The day came – it had been well advertised – and various colleagues and peers turned up looking for bargains. And, boy, were there some bargains!
There was this sharp, shiny, pointy spear called Pride that could shatter anyone’s armour. Very expensive, but a tasty piece of equipment.
Alongside this there was a mace with strange eyes set all around its head, so that it could see, in three-hundred-and-sixty degrees, everything that was going on around it; sometimes, if the mace spotted something it didn’t like, it would swing of its own accord. This was Envy.
All in all, the Devil had some fantastic, high-tech equipment – stuff that could really mess people up. All of it was very expensive. His colleagues were standing there, drooling over it, wondering which pieces they could afford to buy.
But in the centre of the collection was a large, nondescript, blunt, lustreless piece of metallic tubing – its only possible use was as leverage.
Beelzebub said, “How much is that old piece of junk?”
The Devil smiled and quoted a price. There was a gasp all round – the price he asked was worth more than all the other pieces put together.
“That’s outrageous!” said Beelzebub, “that’s just a piece of junk.”
“That,” said the Devil, “is Demotivation. Without it, none of the other tools work. When I want to tempt someone I always start with Demotivation. Buy it and you’ll see.”

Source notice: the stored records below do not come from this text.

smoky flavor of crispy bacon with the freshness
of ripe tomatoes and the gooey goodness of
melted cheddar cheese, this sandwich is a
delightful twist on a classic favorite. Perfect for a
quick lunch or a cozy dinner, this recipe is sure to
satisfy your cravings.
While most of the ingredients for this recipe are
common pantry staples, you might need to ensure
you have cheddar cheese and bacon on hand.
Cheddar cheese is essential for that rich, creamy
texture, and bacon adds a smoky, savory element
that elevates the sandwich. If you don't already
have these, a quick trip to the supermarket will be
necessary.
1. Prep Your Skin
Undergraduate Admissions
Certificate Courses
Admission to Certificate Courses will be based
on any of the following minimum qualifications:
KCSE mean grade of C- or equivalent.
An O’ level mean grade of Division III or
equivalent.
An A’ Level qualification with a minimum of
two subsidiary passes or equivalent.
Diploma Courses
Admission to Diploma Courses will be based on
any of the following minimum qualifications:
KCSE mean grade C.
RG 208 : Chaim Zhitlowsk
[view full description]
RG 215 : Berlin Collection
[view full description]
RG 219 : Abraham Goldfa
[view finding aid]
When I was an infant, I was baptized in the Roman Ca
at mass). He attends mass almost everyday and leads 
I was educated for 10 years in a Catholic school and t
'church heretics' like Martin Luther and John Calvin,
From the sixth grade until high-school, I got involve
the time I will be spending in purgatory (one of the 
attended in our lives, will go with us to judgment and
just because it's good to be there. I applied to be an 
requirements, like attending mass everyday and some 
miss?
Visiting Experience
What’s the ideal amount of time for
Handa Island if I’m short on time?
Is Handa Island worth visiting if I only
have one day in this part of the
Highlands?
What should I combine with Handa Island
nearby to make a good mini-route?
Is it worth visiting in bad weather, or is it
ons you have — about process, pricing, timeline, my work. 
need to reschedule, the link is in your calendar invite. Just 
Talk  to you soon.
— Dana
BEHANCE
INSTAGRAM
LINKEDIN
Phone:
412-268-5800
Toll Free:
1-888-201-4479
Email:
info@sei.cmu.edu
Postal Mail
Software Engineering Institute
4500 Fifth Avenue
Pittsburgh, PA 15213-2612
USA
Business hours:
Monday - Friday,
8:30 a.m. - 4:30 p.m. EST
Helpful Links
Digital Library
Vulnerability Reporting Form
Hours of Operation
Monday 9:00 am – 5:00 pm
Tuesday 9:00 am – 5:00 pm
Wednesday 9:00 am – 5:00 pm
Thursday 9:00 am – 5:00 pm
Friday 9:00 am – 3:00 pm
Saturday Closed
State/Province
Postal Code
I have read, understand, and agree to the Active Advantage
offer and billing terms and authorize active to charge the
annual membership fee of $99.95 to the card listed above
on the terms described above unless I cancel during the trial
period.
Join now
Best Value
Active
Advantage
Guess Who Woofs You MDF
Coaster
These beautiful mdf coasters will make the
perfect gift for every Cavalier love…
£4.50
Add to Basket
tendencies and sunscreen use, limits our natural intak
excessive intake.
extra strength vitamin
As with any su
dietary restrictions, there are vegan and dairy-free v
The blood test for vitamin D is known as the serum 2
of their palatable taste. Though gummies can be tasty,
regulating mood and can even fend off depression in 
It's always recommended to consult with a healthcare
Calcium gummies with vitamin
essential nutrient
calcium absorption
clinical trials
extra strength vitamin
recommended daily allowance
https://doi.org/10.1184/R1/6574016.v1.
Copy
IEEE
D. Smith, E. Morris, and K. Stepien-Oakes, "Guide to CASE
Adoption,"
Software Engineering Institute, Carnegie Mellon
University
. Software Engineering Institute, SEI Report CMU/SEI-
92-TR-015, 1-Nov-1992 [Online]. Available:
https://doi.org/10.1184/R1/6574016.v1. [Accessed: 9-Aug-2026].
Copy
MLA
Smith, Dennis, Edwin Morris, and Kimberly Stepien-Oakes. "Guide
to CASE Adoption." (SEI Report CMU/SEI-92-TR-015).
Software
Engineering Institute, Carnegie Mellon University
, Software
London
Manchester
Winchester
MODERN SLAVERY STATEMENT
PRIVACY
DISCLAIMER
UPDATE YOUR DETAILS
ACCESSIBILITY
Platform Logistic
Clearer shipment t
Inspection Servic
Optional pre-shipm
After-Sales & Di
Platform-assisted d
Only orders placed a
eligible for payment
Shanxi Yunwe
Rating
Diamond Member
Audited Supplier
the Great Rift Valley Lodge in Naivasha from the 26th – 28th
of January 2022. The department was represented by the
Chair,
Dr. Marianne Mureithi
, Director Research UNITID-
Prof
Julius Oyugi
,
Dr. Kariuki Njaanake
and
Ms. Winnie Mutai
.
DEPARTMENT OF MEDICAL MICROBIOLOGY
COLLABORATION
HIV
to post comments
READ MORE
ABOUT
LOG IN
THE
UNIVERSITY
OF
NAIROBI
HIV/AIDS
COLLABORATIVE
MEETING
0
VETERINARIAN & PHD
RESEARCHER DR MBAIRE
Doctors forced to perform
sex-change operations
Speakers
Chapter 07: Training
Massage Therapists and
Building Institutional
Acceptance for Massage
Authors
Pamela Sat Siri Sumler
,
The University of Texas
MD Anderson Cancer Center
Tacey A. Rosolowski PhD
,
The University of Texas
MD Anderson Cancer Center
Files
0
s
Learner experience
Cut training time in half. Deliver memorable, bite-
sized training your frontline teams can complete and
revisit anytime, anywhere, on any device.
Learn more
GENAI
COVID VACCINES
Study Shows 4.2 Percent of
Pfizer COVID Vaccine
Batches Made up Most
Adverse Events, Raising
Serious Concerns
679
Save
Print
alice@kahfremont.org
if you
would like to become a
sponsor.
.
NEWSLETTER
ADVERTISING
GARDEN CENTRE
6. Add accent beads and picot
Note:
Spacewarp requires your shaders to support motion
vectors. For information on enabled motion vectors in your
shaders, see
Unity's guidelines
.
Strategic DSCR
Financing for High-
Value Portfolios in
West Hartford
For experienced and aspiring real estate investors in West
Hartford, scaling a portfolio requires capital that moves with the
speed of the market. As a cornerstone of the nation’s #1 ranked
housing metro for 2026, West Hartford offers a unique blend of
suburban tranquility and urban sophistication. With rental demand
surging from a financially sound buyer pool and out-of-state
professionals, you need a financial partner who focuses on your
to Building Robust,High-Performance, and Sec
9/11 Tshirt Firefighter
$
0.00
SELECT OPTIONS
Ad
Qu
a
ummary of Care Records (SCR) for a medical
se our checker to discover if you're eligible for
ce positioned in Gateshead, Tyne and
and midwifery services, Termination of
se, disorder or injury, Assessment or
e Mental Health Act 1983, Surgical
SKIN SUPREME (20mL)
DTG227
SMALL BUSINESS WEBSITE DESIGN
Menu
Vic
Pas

When we are motivated, it inoculates us against negative emotions, against the bad experiences we have during the day, against doubt and fear. To continue the analogy of the story, when we are demotivated, we are more vulnerable to the Devil’s temptations. Nothing in heaven or earth can entirely remove the nagging voice of doubt in our minds. We’re human, after all. If we aren’t questioning ourselves, then are we truly thinking at all? But, the sway that nagging, doubting voice has on us is directly influenced by how motivated we are. When we’re highly motivated, we can tell the voice in our head, The Devil, that he’s wrong: we are good at what we do, we are going to succeed.
Motivation is energy, as I have often reiterated, and energy gives us resilience. Resilience is often described as our ability to “bounce back” from setbacks, but we cannot bounce back unless we are truly motivated and energised. Demotivation leads to low energy. Again, this leaves us vulnerable to The Devil’s metaphorical temptations. For example, if we are exhausted every day, are we likely to go for that run to keep our fitness up? Are we likely to put in those few extra hours to make sure the project is “done right”? No, we’re likely to cut corners and take the “easy path”, as Yoda might say.
Anyone who has ever witnessed the affects of Demotivation on staff will know that it’s far more disastrous than lack of skills or knowledge. People without “hard skills” can be taught them. In fact, even soft skills can be taught to a degree. Clinical psychologists go through a vigorous seven year (and sometimes more) training programme which teaches them how to listen, how to ask the right questions, how to empower other people and validate their ideas (but also politely and gently challenge self-destructive ones). But motivation cannot be artificially instilled; it has to be implemented and worked on. If we fail to do this and become demotivated, nothing: no training, technology, or pep-talks will be able to get us to perform, and we lose our inoculation against negative thought patterns and damaging emotions that can lead to even deeper problems.
So, don’t let the Devil destroy your business. Use Motivational Maps, and kick him back to hell!